# 300g



## Dragster (Aug 3, 2004)

After a long wait,i have finaly got my dream tank,a 300g 5x4x2,arived yesterday so i'm having fun sticking background's in and stuff.
I have had just about every piranha,but i am going back to good old red bellies,so my question is how many,i will be buying babies.


----------



## Linford (Oct 26, 2006)

Oh...my...dear...god! you have to be one of the most lucky piranha owners ever!!!! That tank is massive and to think your going to fill it with fantastic piranhas... i envy you. First up what species of Pygocentrus are you going to be putting in that tank?

Secondly I cannot even begin to imagin how many red bellied piranhas you can fit in this aquarium (would have to do volume conversions) but im guessling... alot! keeping in mind that a tank of that size filled with a giant shoal of red bellies, there will constant fights for dominance, so expect about 5-7% of all your piranhas to be attacked and even killed (the small runts of the soal), so buy a few 'extra' to counter this problem.

Id love to see the progress on this tank so remember to take lots and lots of photographs and post them on this topic.

Good luck


----------



## Canso (Jun 19, 2005)

thats a sweet foot print.

20 adult reds would be nice.

maybe start with 30-40 babies, and keep the nicest ones.


----------



## ...Jay... (Nov 2, 2006)

Oh man I want that soooo bad!!! what are you gonna put in it gravel or sand or what?

like Linford said get tons of pictures setting it up so we can see its progress.


----------



## Natt King Shoal (Aug 7, 2004)

Holy sh*t! I am so jealous!

Questions:
1. Where did you get it?
2. What does it weigh empty?
3. How much was it?

Be sure to keep us posted with picks!!!!


----------



## bob351 (Oct 23, 2005)

atleast 30 reds look at that footprint or go with some silver arowanas and rays with some dats ither or will be amazing


----------



## ruger345 (Jul 8, 2006)

That's a great lloking tank.







Good luck with your new tank and new shoal of Reds.







Post some pics when you get it up and running.


----------



## harrykaa (Jan 10, 2005)

Great foot print in that tank.
This is double the size of mine (about 5x2x2).
I would definitely put a shoal of caribes in there, perhaps 12-20 juveniles, the target being 10-12 big adults.

Harry

Moved to Tank and Equipment Forum


----------



## CLUSTER ONE (Aug 2, 2006)

where do you get a tank that size from?


----------



## Dairy Whip (Mar 26, 2006)

nice tank man 4ft thick p's are going to love you man.


----------



## platinum1683 (Nov 17, 2006)

WOW, where did you get that and howe much was it if you dont mind me asking?

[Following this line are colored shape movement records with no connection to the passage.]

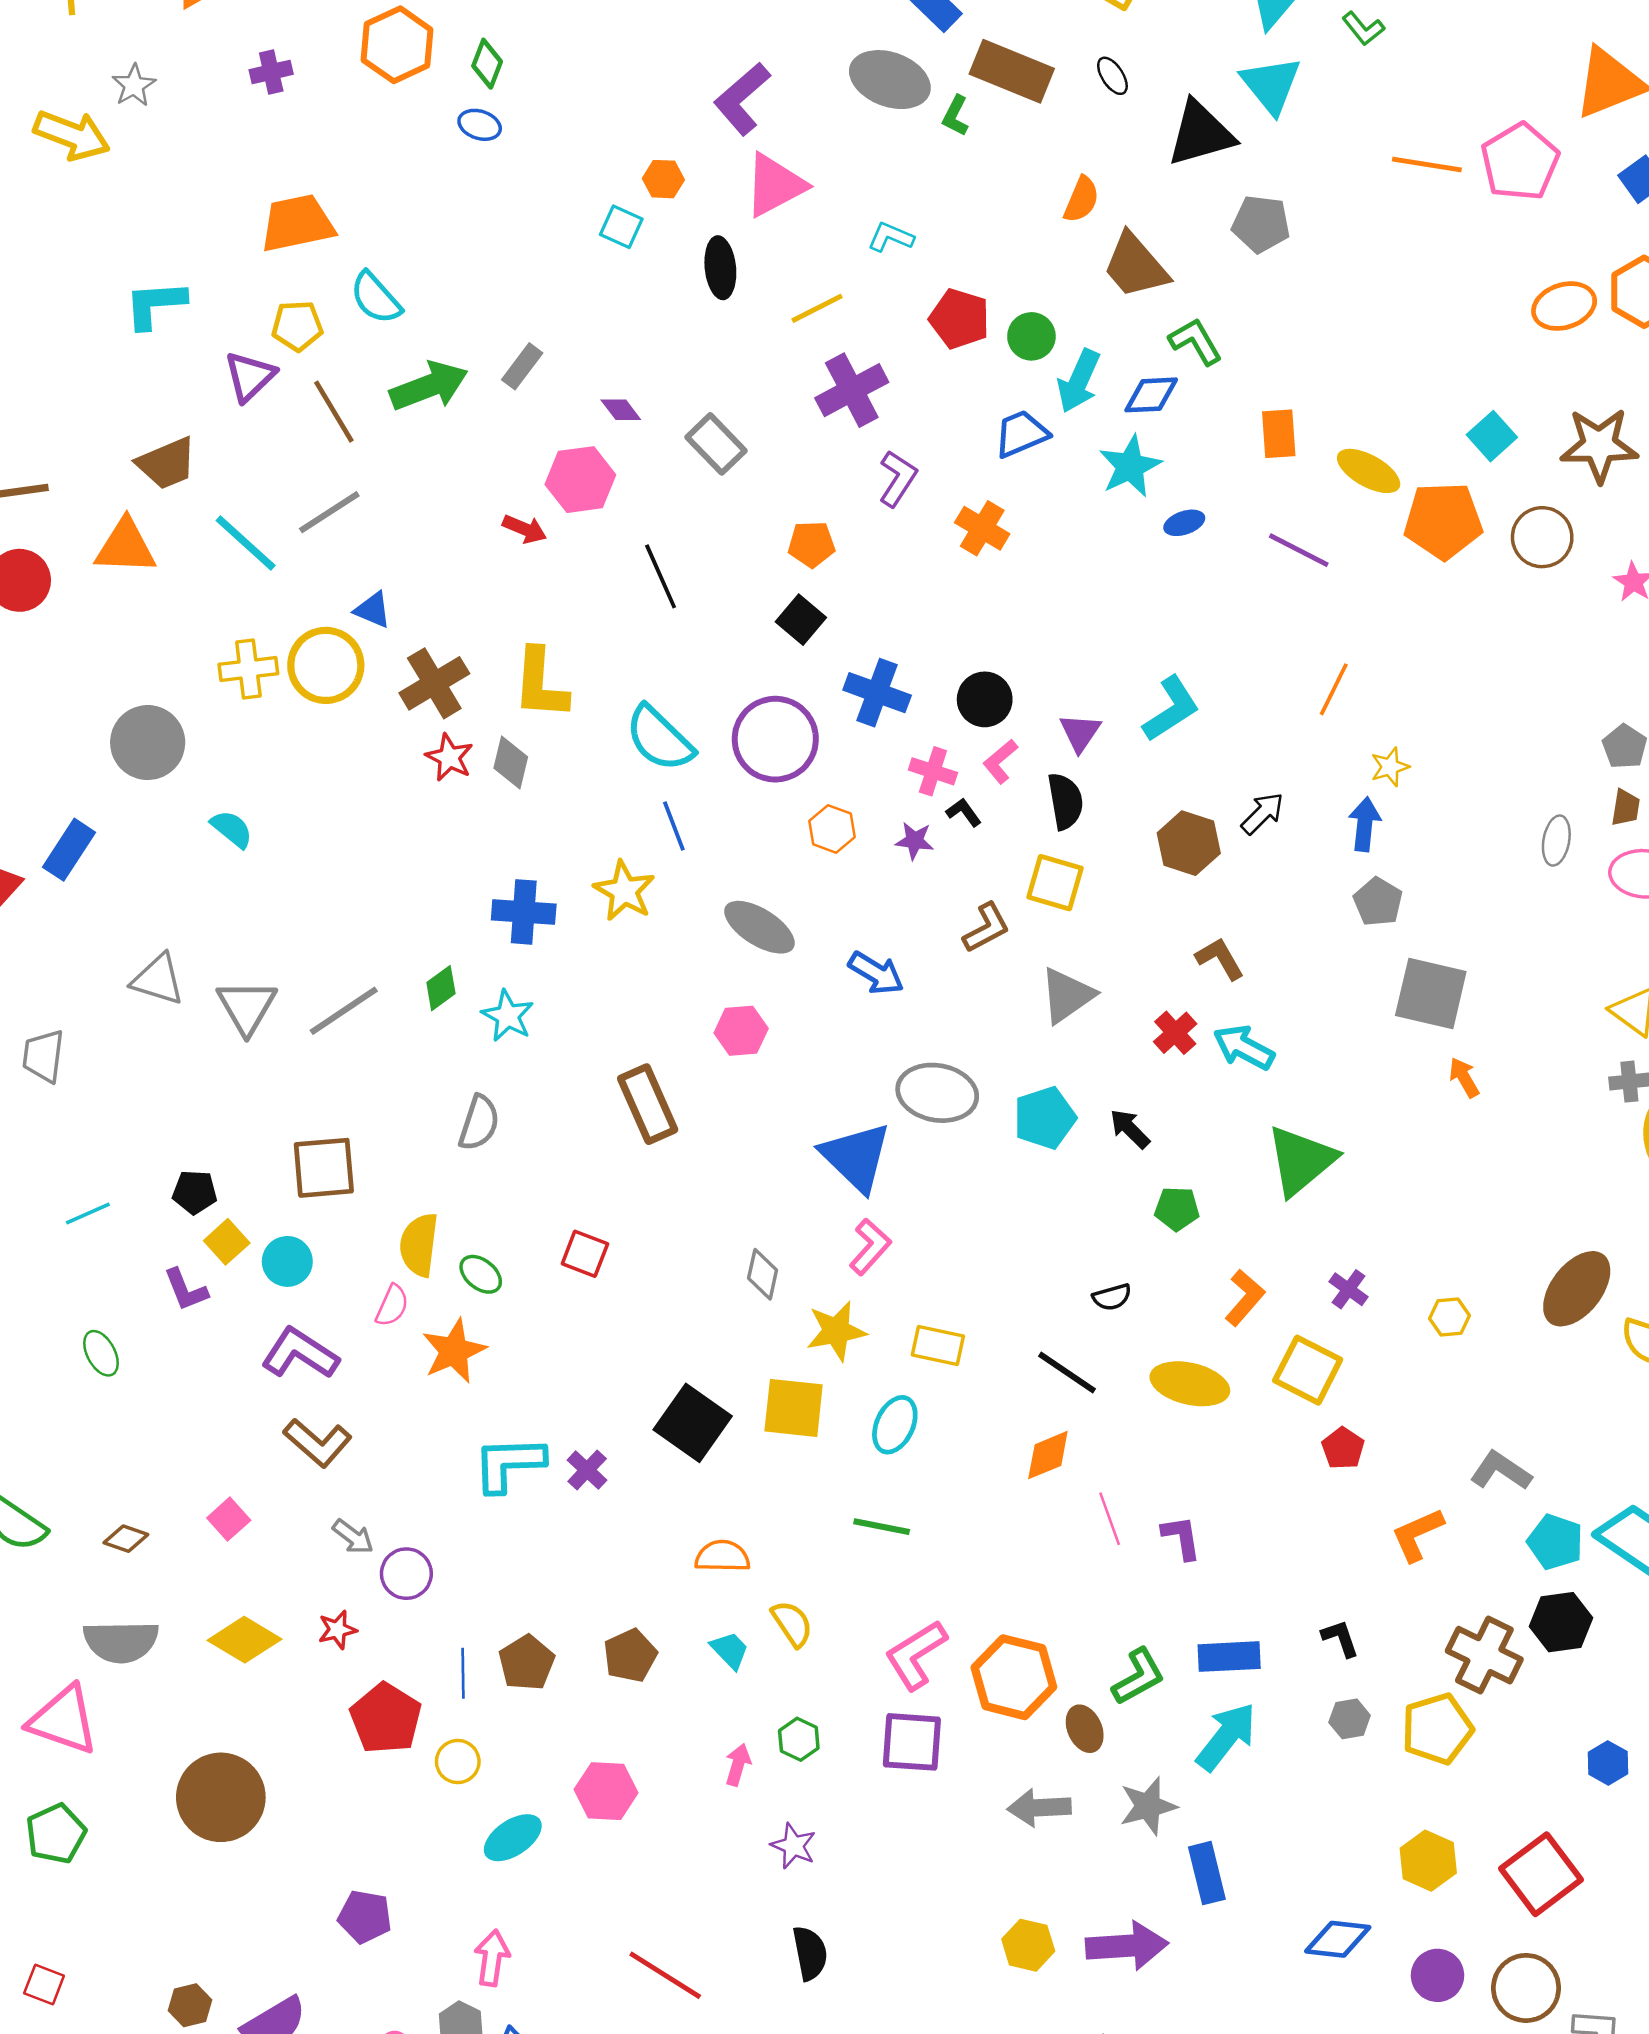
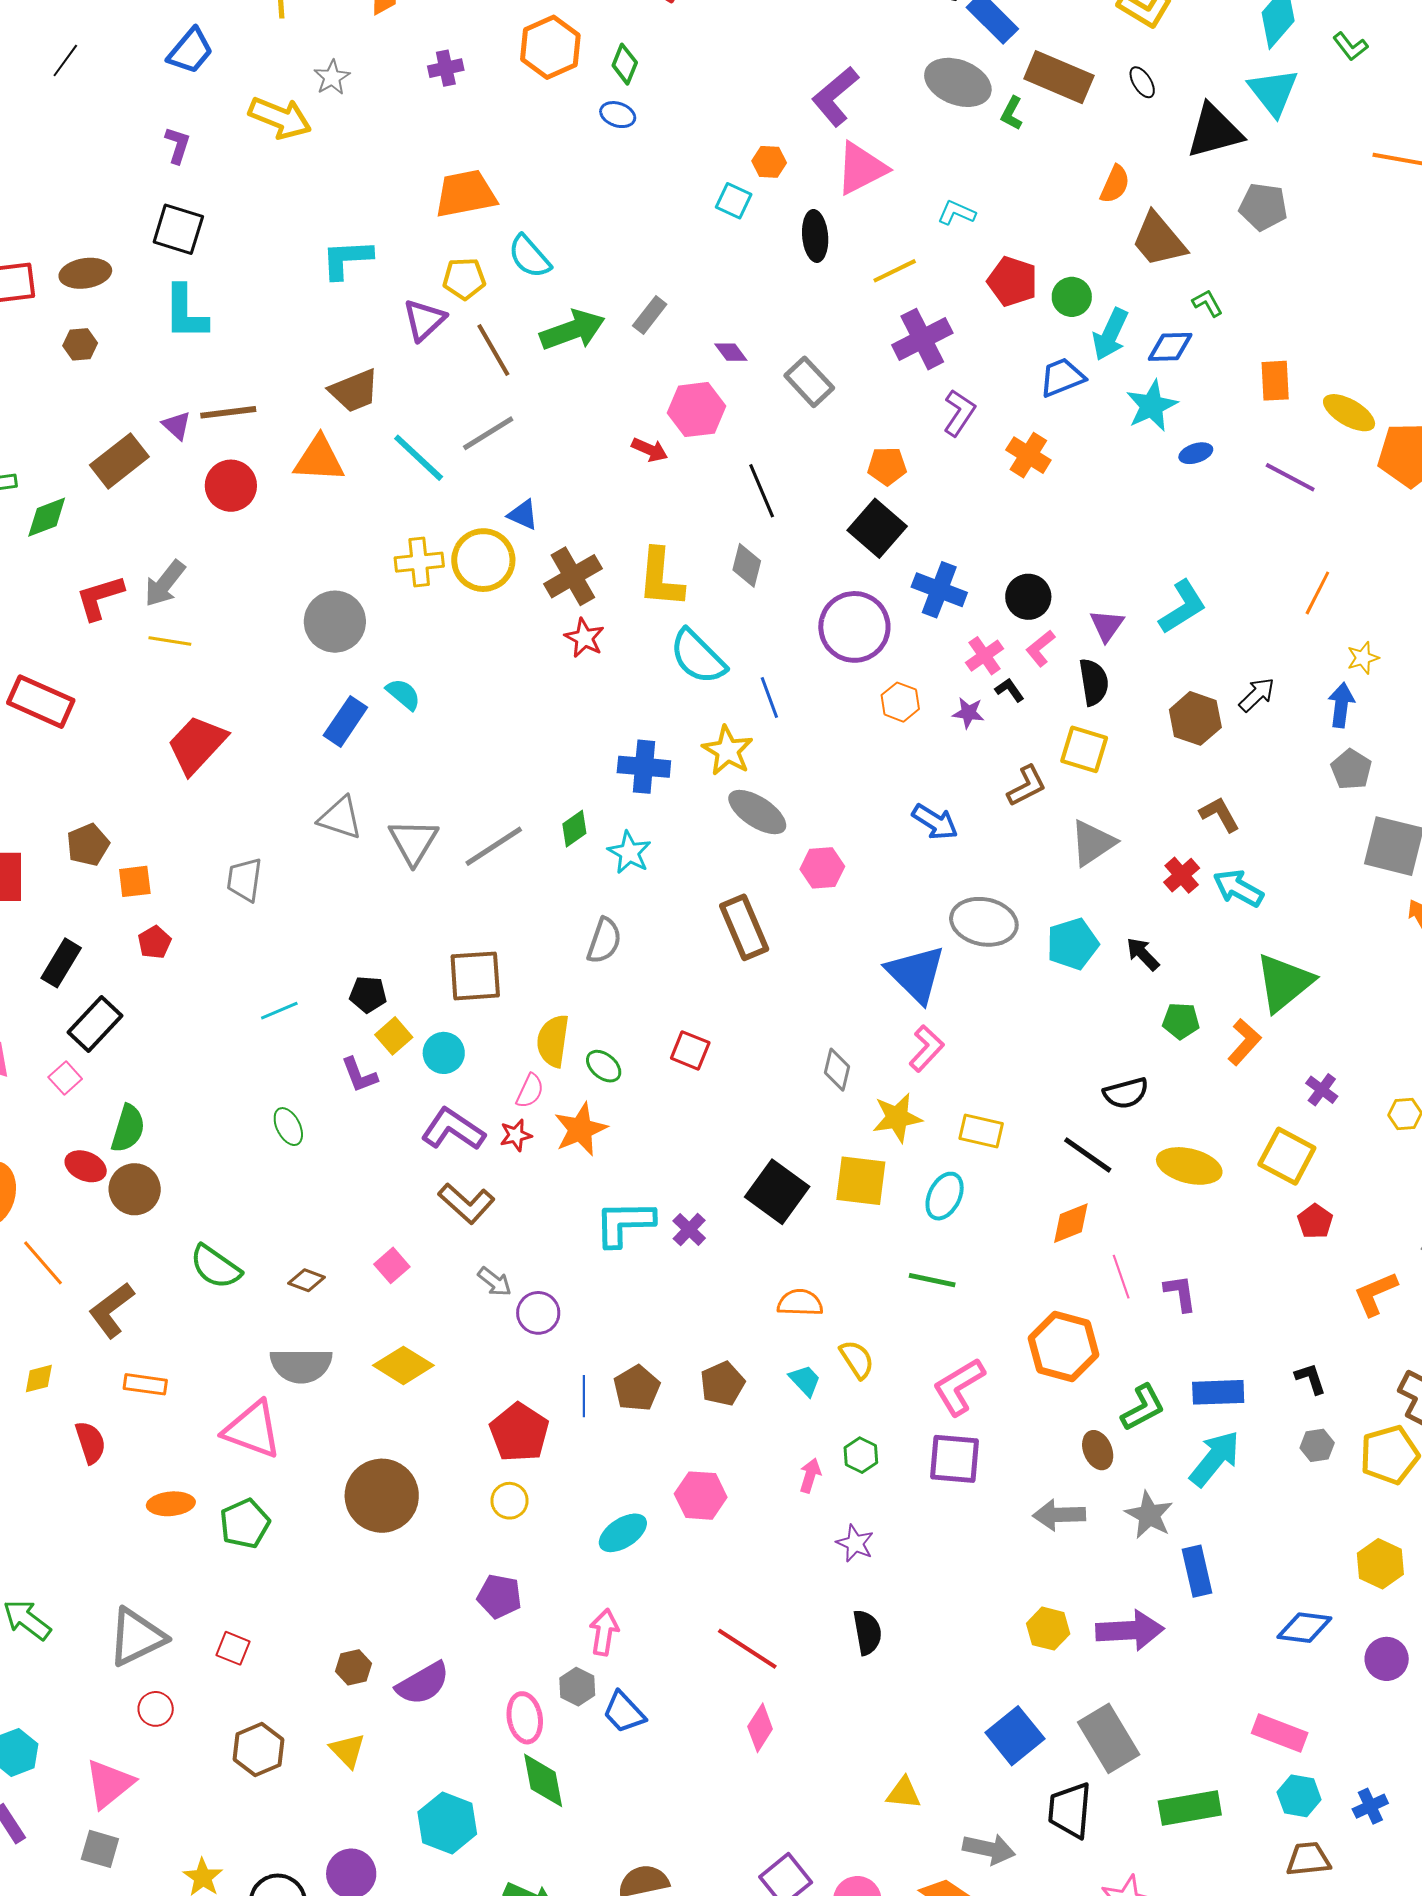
green L-shape: (1195, 341) -> (1207, 303), size x0.7
black square: (801, 620) -> (877, 528), size x1.4
cyan semicircle: (659, 739) -> (698, 657), moved
gray diamond: (511, 763) -> (747, 565), moved
pink cross: (933, 771) -> (985, 656), turned 36
blue rectangle: (69, 850) -> (345, 721), moved
gray ellipse: (759, 927) -> (757, 812), moved
black semicircle: (1112, 1297) -> (1126, 1093), size x1.4
orange L-shape: (1245, 1298) -> (1244, 1042), moved
red star: (337, 1630) -> (516, 1135), moved
orange hexagon: (1014, 1677) -> (1063, 1346), moved
yellow circle: (458, 1762) -> (510, 1501), moved
gray star: (1148, 1806) -> (1149, 1515), turned -30

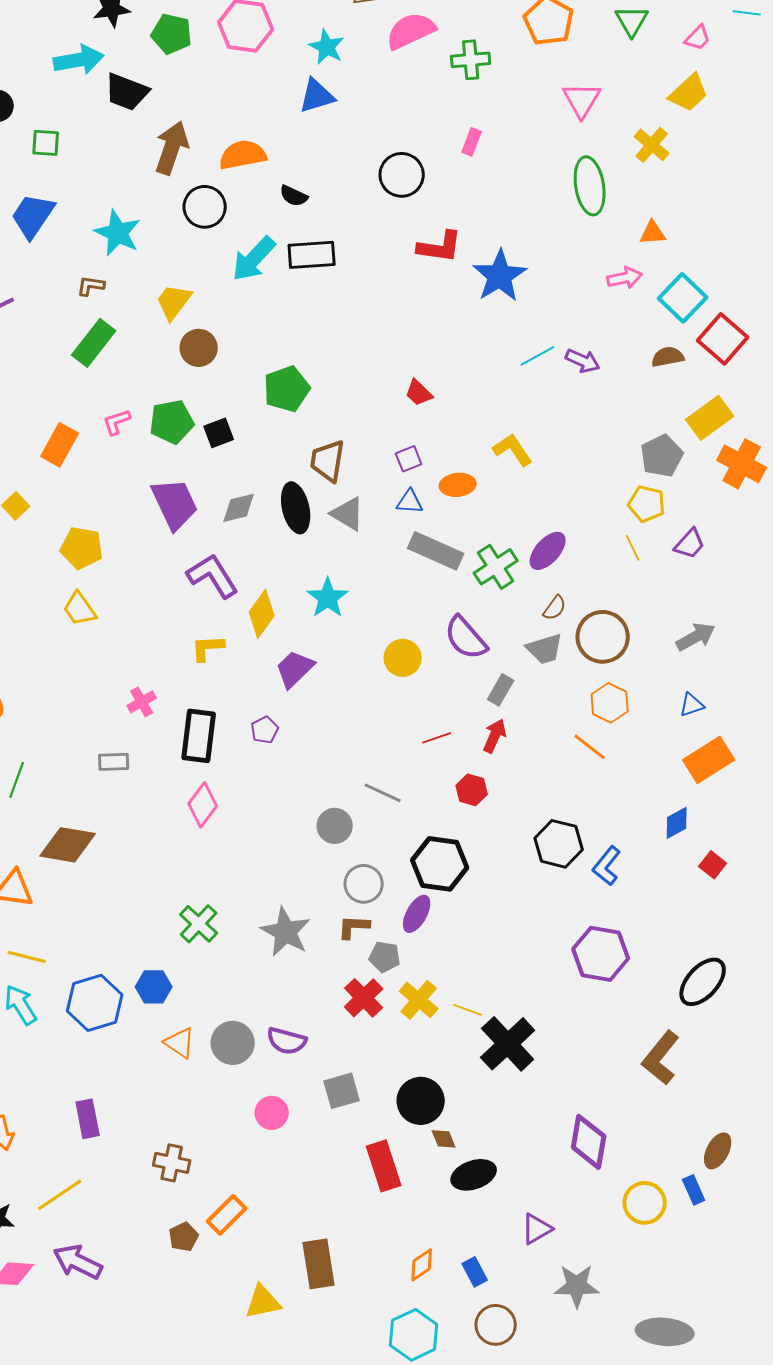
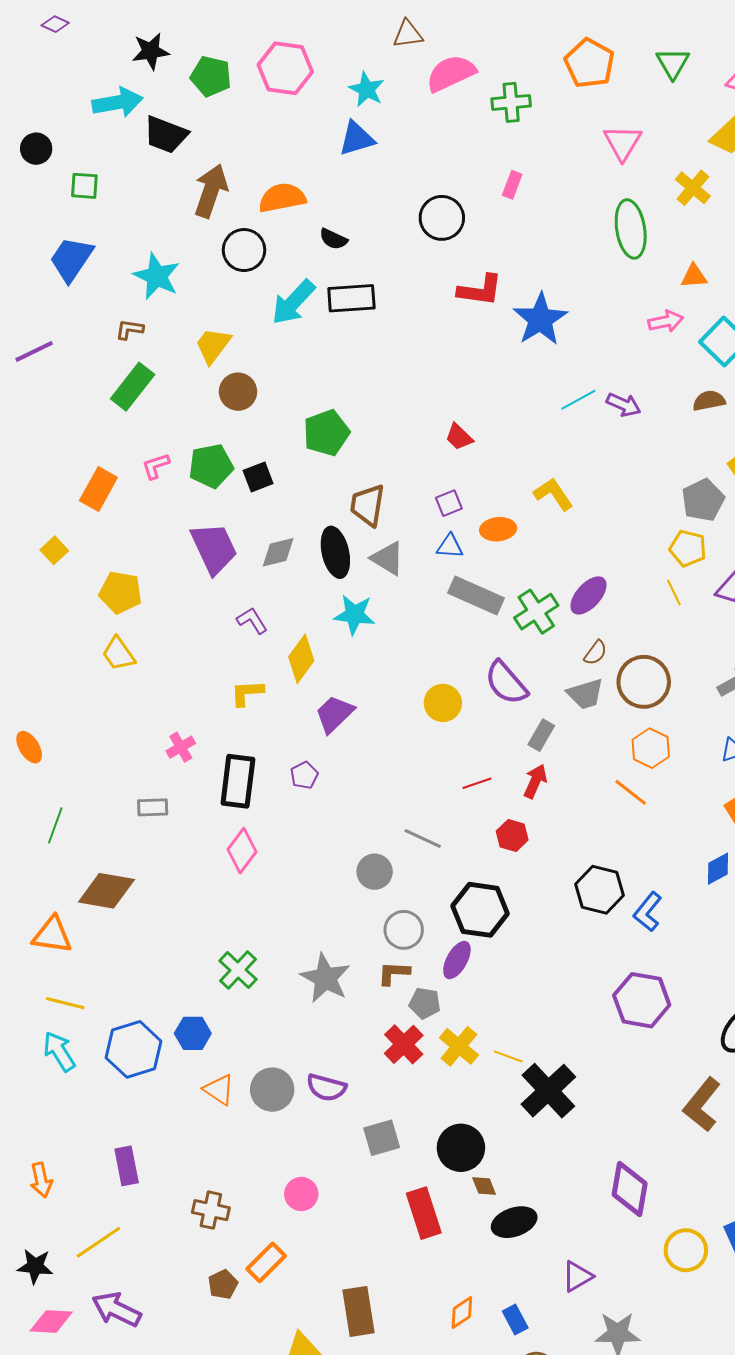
purple L-shape: (213, 576) -> (252, 621), size x0.6
cyan star: (328, 598) -> (354, 615), moved, turned -30
pink circle: (272, 1113) -> (301, 1194), moved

I hope you have good supports in your floor!


----------



## zig (Oct 7, 2005)

when you can get use some pics when the tank is running
should of made the tank so you can swin in it that would be crazy if i could swim in my tank


----------



## assclown (Dec 12, 2005)

40 babies to start and keep the keepers

BTW........hope you have 2 jobs for the food.......








nice pick up


----------



## Dragster (Aug 3, 2004)

Thanks for the comments,to answer a few questions.
Tank was from wharf aquatics near Nottingham.
Cost was £460 delivered with glass sliders,its 10mm glass with double base.
Weight im not sure of,but four people struggled to lift it.
I think i will go for 30 reds and see what happens,hopefully i will have 10-15 healthy adults in a few years,the tank will be pretty minimal just a 4ft piece of wood and a few plants.
I made the surround last night and i will be painting later today while the tank is filling slowly.


----------



## CLUSTER ONE (Aug 2, 2006)

is that tank going to be inwall?


----------



## Rick james (May 2, 2006)

Sweet


----------



## Dezboy (Apr 2, 2006)

ooooo man you could get a amazing mixed shoal put in there,,,,,,,,,,,,,around 20 or so imo


----------



## Ægir (Jan 21, 2006)

i might have to change my 300 plan from a 10 foot long before i make my final payment and construction starts.... i thought long tanks were SWEEET untill i saw that thing... now i may make it 8x3deepx2tall instead
its gunna be a fun one to clean too.... mask and snorkel so you can get arm deep? and keep us posted with more pics, i would love to see behind the scenes... with filtration info and such, stand...etc


----------



## ___ (Feb 19, 2006)

how much sunlight do you get in that window.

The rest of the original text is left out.